Start of Task input

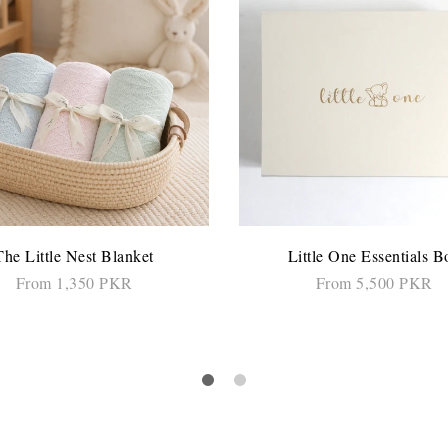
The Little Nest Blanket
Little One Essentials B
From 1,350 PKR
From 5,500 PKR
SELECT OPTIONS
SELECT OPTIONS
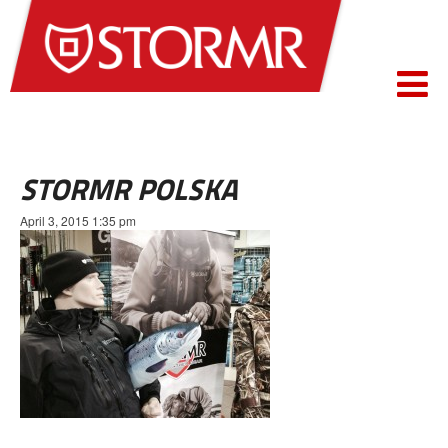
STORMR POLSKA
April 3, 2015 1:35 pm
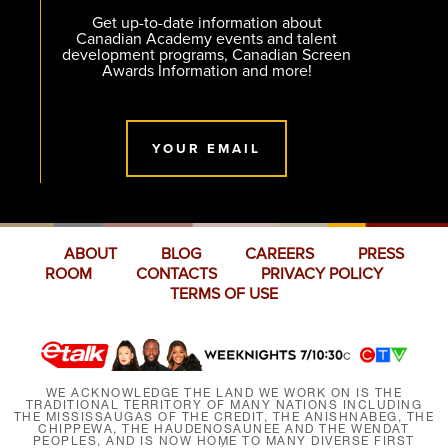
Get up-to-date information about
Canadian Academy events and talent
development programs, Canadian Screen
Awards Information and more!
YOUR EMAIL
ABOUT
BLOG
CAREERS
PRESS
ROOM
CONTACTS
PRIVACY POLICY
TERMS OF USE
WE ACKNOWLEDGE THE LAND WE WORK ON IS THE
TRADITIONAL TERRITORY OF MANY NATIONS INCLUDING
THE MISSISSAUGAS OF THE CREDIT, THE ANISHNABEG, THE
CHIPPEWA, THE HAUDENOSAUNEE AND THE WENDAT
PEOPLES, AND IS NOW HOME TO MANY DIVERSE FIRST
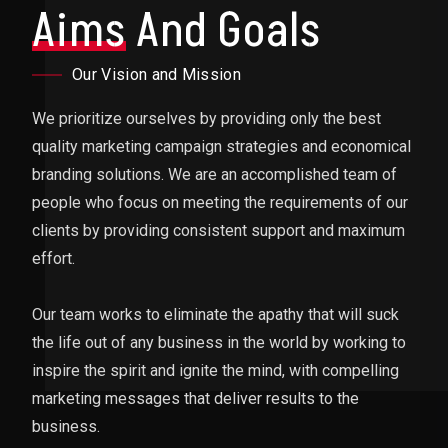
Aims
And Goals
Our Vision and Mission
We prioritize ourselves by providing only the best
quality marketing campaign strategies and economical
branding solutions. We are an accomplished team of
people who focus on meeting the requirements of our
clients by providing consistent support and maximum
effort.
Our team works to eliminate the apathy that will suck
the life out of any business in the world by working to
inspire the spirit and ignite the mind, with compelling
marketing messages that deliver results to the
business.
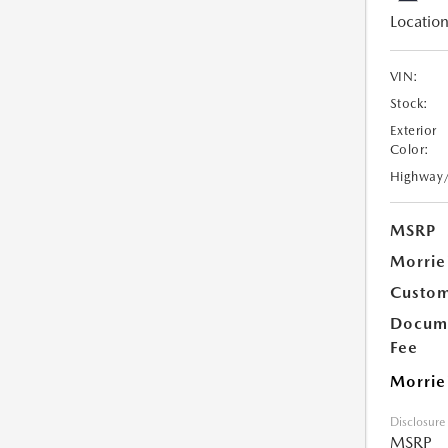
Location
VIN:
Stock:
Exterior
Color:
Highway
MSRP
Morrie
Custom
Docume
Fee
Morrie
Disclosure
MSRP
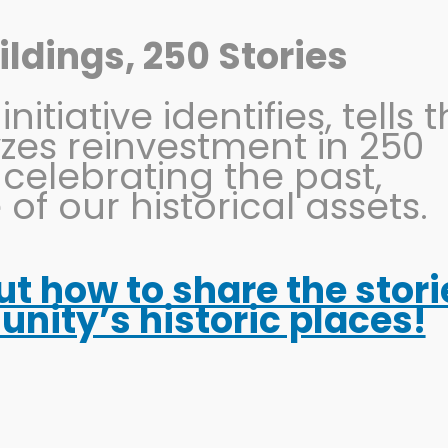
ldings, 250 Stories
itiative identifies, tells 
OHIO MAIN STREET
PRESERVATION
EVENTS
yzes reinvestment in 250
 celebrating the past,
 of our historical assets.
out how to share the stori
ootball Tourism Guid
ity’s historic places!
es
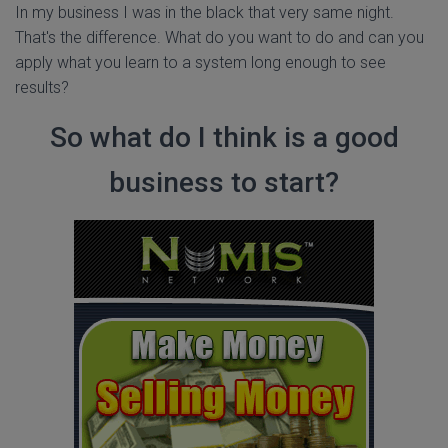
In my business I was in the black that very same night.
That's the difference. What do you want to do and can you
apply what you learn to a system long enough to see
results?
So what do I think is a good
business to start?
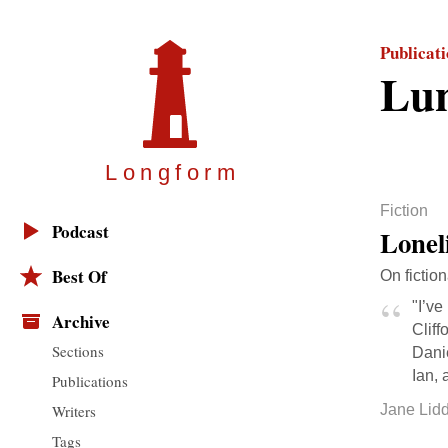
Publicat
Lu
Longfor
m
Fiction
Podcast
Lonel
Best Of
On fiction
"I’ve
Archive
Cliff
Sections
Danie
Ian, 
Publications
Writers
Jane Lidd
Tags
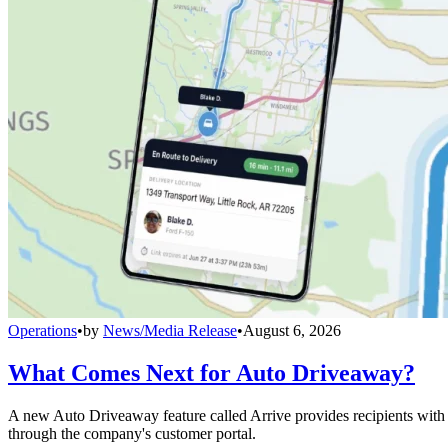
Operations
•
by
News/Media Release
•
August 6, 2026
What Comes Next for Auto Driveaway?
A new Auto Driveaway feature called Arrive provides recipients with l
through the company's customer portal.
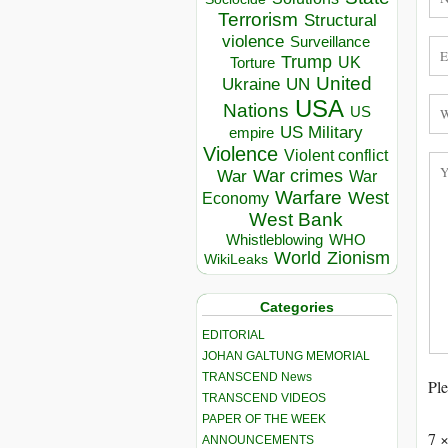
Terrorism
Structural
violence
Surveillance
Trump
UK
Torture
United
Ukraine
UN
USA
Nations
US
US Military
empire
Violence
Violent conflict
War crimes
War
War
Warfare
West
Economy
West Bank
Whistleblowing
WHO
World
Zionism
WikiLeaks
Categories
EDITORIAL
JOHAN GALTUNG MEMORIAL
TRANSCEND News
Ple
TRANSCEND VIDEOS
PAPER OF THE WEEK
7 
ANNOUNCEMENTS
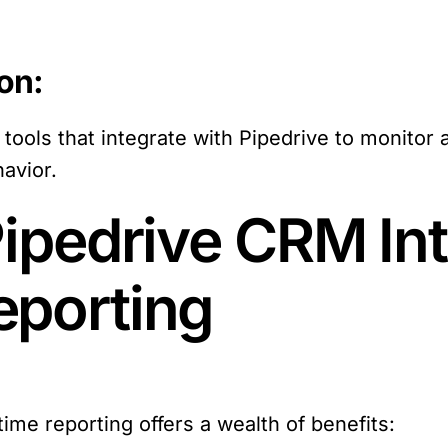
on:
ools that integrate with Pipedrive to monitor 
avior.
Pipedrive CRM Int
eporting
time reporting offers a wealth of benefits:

End of Task input

> [Task objective]:
Reproduce exactly and only the lines from the one with "US Military" through the last entry, both included, excluding every picture.

> [Final answer]:
US Military
empire
Violence
Violent conflict
War crimes
War
War
Warfare
West
Economy
West Bank
Whistleblowing
WHO
World
Zionism
WikiLeaks
Categories
EDITORIAL
JOHAN GALTUNG MEMORIAL
TRANSCEND News
Ple
TRANSCEND VIDEOS
PAPER OF THE WEEK
7 
ANNOUNCEMENTS
on:
ools that integrate with Pipedrive to monitor 
avior.
Pipedrive CRM Int
eporting
time reporting offers a wealth of benefits:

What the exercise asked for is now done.